Eine Rezession sei auf Basis der aktuellen Zahlen zwar in keinem anderen Land
der Region zu erwarten, jedoch verweist man auf die nach wie vor nicht
beschlossenen Lösungsinstrumente für die Eurokrise und die dadurch verursachte
Instabilität.
EU belastet
Als Hauptgründe für den pessimistischen Ausblick führt die EBRD Faktoren an,
die alle in enger Verbindung zu Entwicklungen in den EU-Kernländern stehen. Zum
einen ging das reale Wachstum der Kreditvolumina zurück. Das weist auf
Finanzierungsschwierigkeiten von Unternehmen hin und könnte das fragile
Wirtschaftswachstum unterlaufen. Laut EBRD ist auch die relativ große Anzahl an
notleidenden Krediten konstant geblieben.

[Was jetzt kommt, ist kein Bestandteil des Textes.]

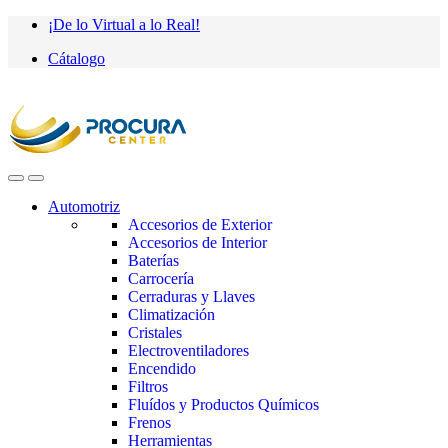
Saltar
saltar
¡De lo Virtual a lo Real!
a
al
Cátalogo
navegación
contenido
Automotriz
Accesorios de Exterior
Accesorios de Interior
Baterías
Carrocería
Cerraduras y Llaves
Climatización
Cristales
Electroventiladores
Encendido
Filtros
Fluídos y Productos Químicos
Frenos
Herramientas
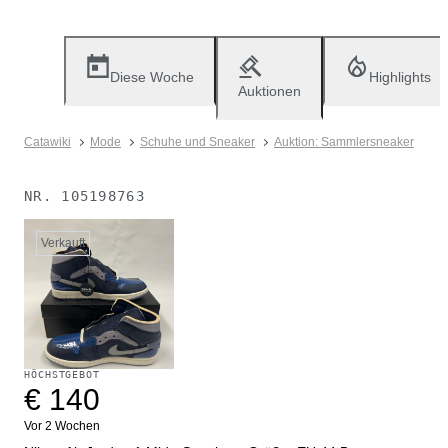
Diese Woche
Highlights
Auktionen
Catawiki
Mode
Schuhe und Sneaker
Auktion: Sammlersneaker
NR.
105198763
Verkauft
HÖCHSTGEBOT
€ 140
Vor 2 Wochen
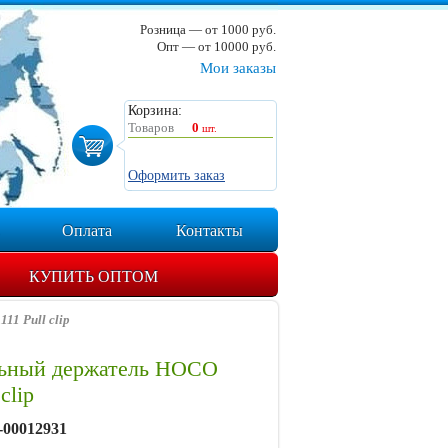
Розница — от 1000 руб.
Опт — от 10000 руб.
Мои заказы
Корзина:
Товаров
0
шт.
Оформить заказ
Оплата
Контакты
КУПИТЬ ОПТОМ
1 Pull clip
ьный держатель HOCO
clip
-00012931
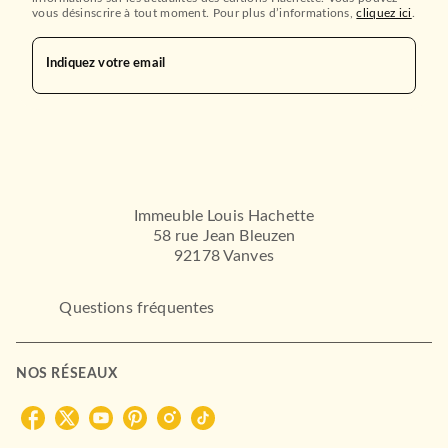
vous désinscrire à tout moment. Pour plus d’informations,
cliquez ici
.
Indiquez votre email
Immeuble Louis Hachette
58 rue Jean Bleuzen
92178 Vanves
Questions fréquentes
NOS RÉSEAUX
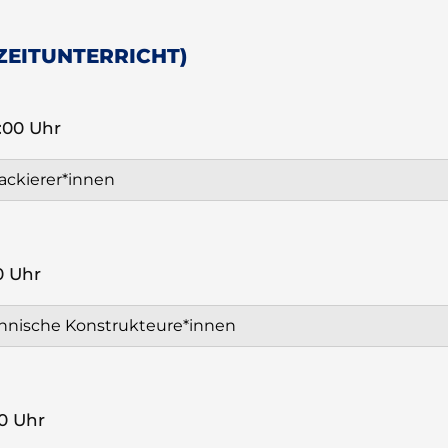
ZEITUNTERRICHT)
:00 Uhr
ackierer*innen
0 Uhr
hnische Konstrukteure*innen
0 Uhr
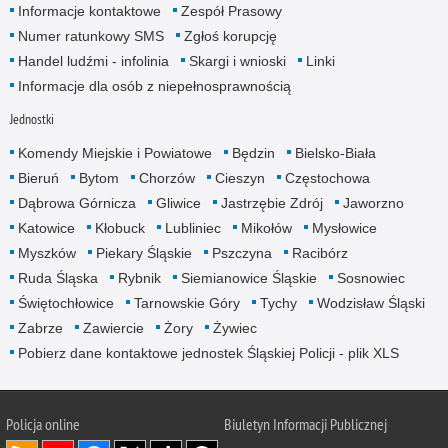
Informacje kontaktowe
Zespół Prasowy
Numer ratunkowy SMS
Zgłoś korupcję
Handel ludźmi - infolinia
Skargi i wnioski
Linki
Informacje dla osób z niepełnosprawnością
Jednostki
Komendy Miejskie i Powiatowe
Będzin
Bielsko-Biała
Bieruń
Bytom
Chorzów
Cieszyn
Częstochowa
Dąbrowa Górnicza
Gliwice
Jastrzębie Zdrój
Jaworzno
Katowice
Kłobuck
Lubliniec
Mikołów
Mysłowice
Myszków
Piekary Śląskie
Pszczyna
Racibórz
Ruda Śląska
Rybnik
Siemianowice Śląskie
Sosnowiec
Świętochłowice
Tarnowskie Góry
Tychy
Wodzisław Śląski
Zabrze
Zawiercie
Żory
Żywiec
Pobierz dane kontaktowe jednostek Śląskiej Policji - plik XLS
Policja online
Biuletyn Informacji Publicznej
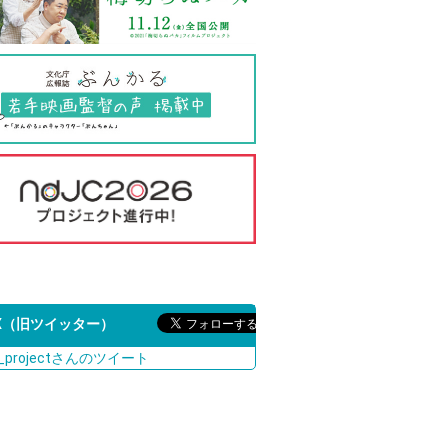
X（旧ツイッター）
c_projectさんのツイート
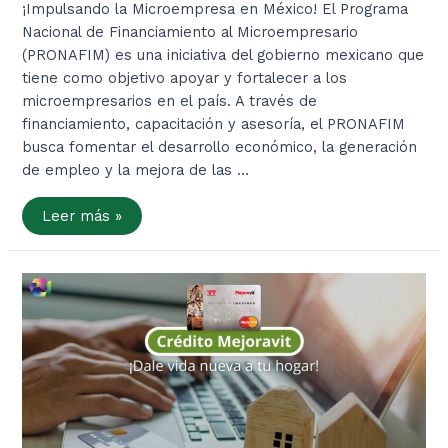
¡Impulsando la Microempresa en México! El Programa
Nacional de Financiamiento al Microempresario
(PRONAFIM) es una iniciativa del gobierno mexicano que
tiene como objetivo apoyar y fortalecer a los
microempresarios en el país. A través de
financiamiento, capacitación y asesoría, el PRONAFIM
busca fomentar el desarrollo económico, la generación
de empleo y la mejora de las …
Programa
Leer más »
Nacional
de
Financiamiento
al
Microempresario
(PRONAFIM)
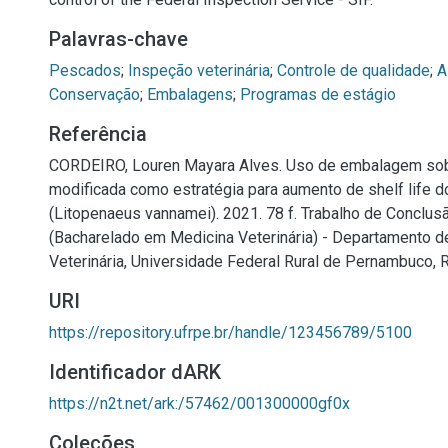
Palavras-chave
Pescados
;
Inspeção veterinária
;
Controle de qualidade
;
A
Conservação
;
Embalagens
;
Programas de estágio
Referência
CORDEIRO, Louren Mayara Alves. Uso de embalagem so
modificada como estratégia para aumento de shelf life 
(Litopenaeus vannamei). 2021. 78 f. Trabalho de Conclus
(Bacharelado em Medicina Veterinária) - Departamento d
Veterinária, Universidade Federal Rural de Pernambuco, R
URI
https://repository.ufrpe.br/handle/123456789/5100
Identificador dARK
https://n2t.net/ark:/57462/001300000gf0x
Coleções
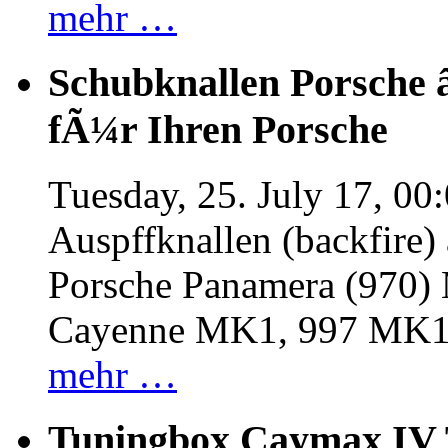
mehr …
Schubknallen Porsche 
fÃ¼r Ihren Porsche
Tuesday, 25. July 17, 00
Auspffknallen (backfire)
Porsche Panamera (970
Cayenne MK1, 997 MK
mehr …
Tuningbox Caymax IV 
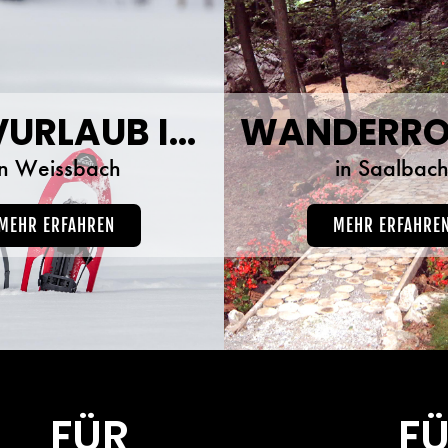
AKTIVURLAUB IM WINTER
WANDERRO
in Weissbach
in Saalbac
MEHR ERFAHREN
MEHR ERFAHRE
FÜR
F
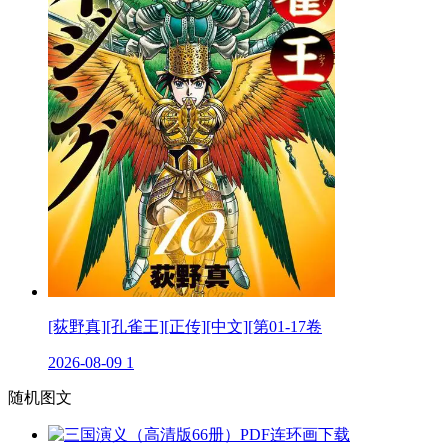
[荻野真][孔雀王][正传][中文][第01-17卷
2026-08-09
1
随机图文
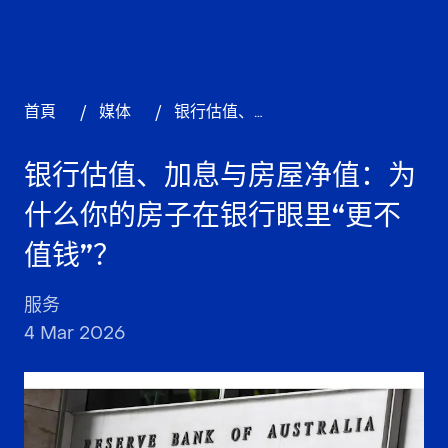
首頁
/
媒体
/
银行估值、加息与房屋净值：为什么你的房子在银行眼里“更不值钱”？
银行估值、加息与房屋净值：为
什么你的房子在银行眼里“更不
值钱”？
服务
4 Mar 2026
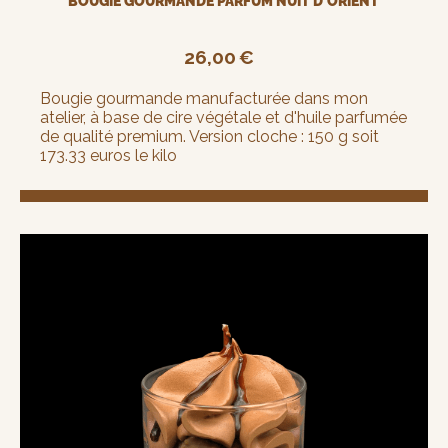
BOUGIE GOURMANDE PARFUM NUIT D'ORIENT
26,00
€
Bougie gourmande manufacturée dans mon
atelier, à base de cire végétale et d'huile parfumée
de qualité premium. Version cloche : 150 g soit
173.33 euros le kilo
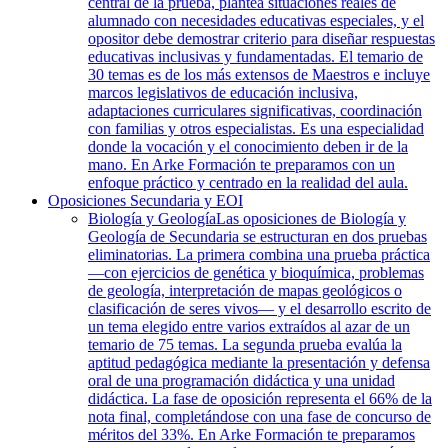
central de la prueba, plantea situaciones reales de
alumnado con necesidades educativas especiales, y el
opositor debe demostrar criterio para diseñar respuestas
educativas inclusivas y fundamentadas. El temario de
30 temas es de los más extensos de Maestros e incluye
marcos legislativos de educación inclusiva,
adaptaciones curriculares significativas, coordinación
con familias y otros especialistas. Es una especialidad
donde la vocación y el conocimiento deben ir de la
mano. En Arke Formación te preparamos con un
enfoque práctico y centrado en la realidad del aula.
Oposiciones Secundaria y EOI
Biología y Geología
Las oposiciones de Biología y
Geología de Secundaria se estructuran en dos pruebas
eliminatorias. La primera combina una prueba práctica
—con ejercicios de genética y bioquímica, problemas
de geología, interpretación de mapas geológicos o
clasificación de seres vivos— y el desarrollo escrito de
un tema elegido entre varios extraídos al azar de un
temario de 75 temas. La segunda prueba evalúa la
aptitud pedagógica mediante la presentación y defensa
oral de una programación didáctica y una unidad
didáctica. La fase de oposición representa el 66% de la
nota final, completándose con una fase de concurso de
méritos del 33%. En Arke Formación te preparamos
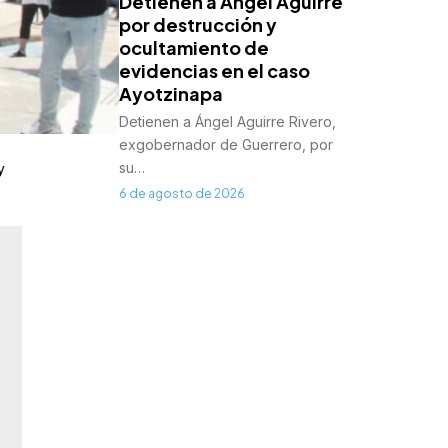
Detienen a Ángel Aguirre
por destrucción y
ocultamiento de
evidencias en el caso
Ayotzinapa
Detienen a Ángel Aguirre Rivero,
exgobernador de Guerrero, por
su…
y
6 de agosto de 2026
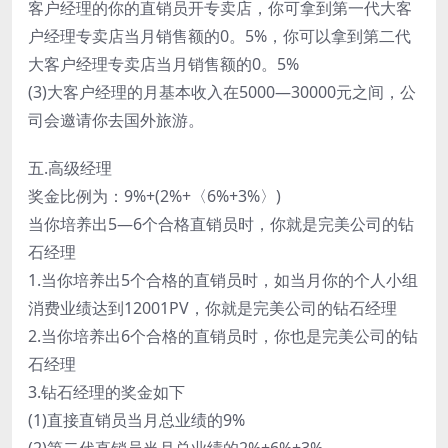
客户经理的你的直销员开专卖店，你可拿到第一代大客
户经理专卖店当月销售额的0。5%，你可以拿到第二代
大客户经理专卖店当月销售额的0。5%
(3)大客户经理的月基本收入在5000—30000元之间，公
司会邀请你去国外旅游。
五.高级经理
奖金比例为：9%+(2%+〈6%+3%〉)
当你培养出5—6个合格直销员时，你就是完美公司的钻
石经理
1.当你培养出5个合格的直销员时，如当月你的个人小组
消费业绩达到12001PV，你就是完美公司的钻石经理
2.当你培养出6个合格的直销员时，你也是完美公司的钻
石经理
3.钻石经理的奖金如下
(1)直接直销员当月总业绩的9%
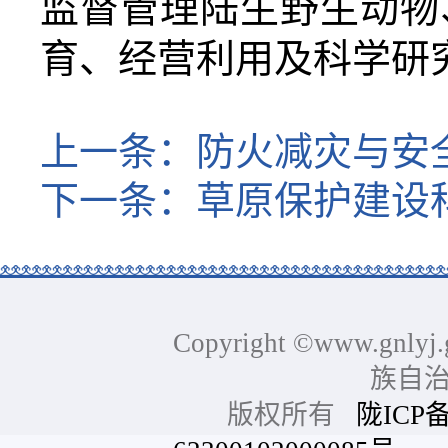
监督管理陆生野生动物
育、经营利用及科学研
上一条：
防火减灾与安
下一条：
草原保护建设
Copyright ©www.gnlyj.
族自
版权所有
陇ICP备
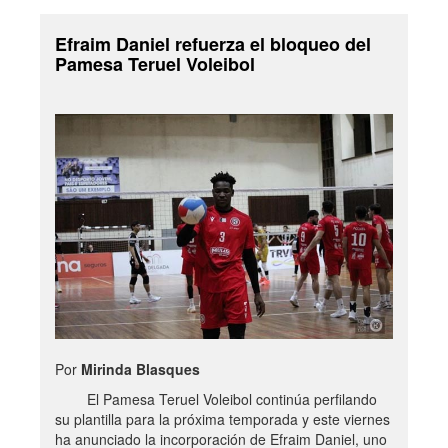
Efraim Daniel refuerza el bloqueo del
Pamesa Teruel Voleibol
Por
Mirinda Blasques
El Pamesa Teruel Voleibol continúa perfilando
su plantilla para la próxima temporada y este viernes
ha anunciado la incorporación de Efraim Daniel, uno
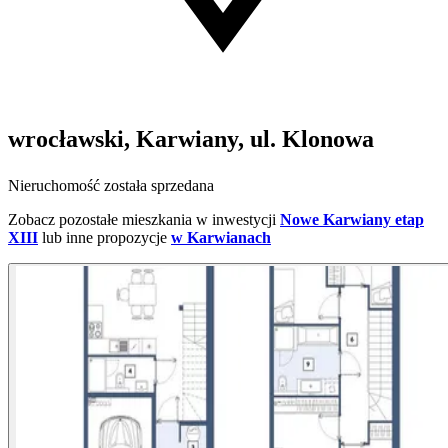
wrocławski, Karwiany, ul. Klonowa
Nieruchomość została sprzedana
Zobacz pozostałe mieszkania w inwestycji
Nowe Karwiany etap
XIII
lub inne propozycje
w Karwianach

"Das ist klare Evidenz für eine Kreditklemme", so Zettelmeyer. Im Vorjahr
habe sich das zwar noch nicht auf die Wachstumszahlen ausgewirkt, aber für 2012
ist er pessimistischer gestimmt: Die Aktienmärkte in der Region zeigen einen
Abwärtstrend. Und zum ersten Mal seit Anfang 2009 ist wieder mehr Kapital aus
der Region abgeflossen, als durch ausländische Investitionen hereinkam. Mehr als
80 Prozent der Finanzinstitute in Kroatien, Bosnien und Herzegowina, Ungarn, der
Slowakei und Rumänien sind im Eigentum von Banken aus der Eurozone. Viele von
ihnen reduzieren momentan ihre Engagements im Ausland und führen damit zu einer
Verschärfung der Kreditkonditionen in jenen Ländern.
Optimistischer beurteilt die EBRD übrigens die wirtschaftliche Lage in
Zentralasien. Kasachstan, Usbekistan und die anderen Staaten der Region sollen
2012 um durchschnittlich sieben Prozent wachsen.
Auswirkungen auf Werte
In einem weiteren Bericht zeigte die Entwicklungsbank auf, dass die
Finanzkrise und die europäische Schuldenkrise eindeutige Spuren im Alltagsleben
der betroffenen Personen hinterlassen haben. Dünne soziale Sicherheitsnetze
führten in den Transitionsländern zu Jobverlusten, Unterversorgung mit
Nahrungsmitteln und verspäteten Zahlungen. Auch auf Wertesysteme scheint die
Krise Auswirkungen zu haben: Die Zustimmungswerte zu demokratischen und
marktwirtschaftlichen Prinzipien sank in einigen Ländern ab. (difk, sulu, DER STANDARD, Printausgabe, 1.2.2012)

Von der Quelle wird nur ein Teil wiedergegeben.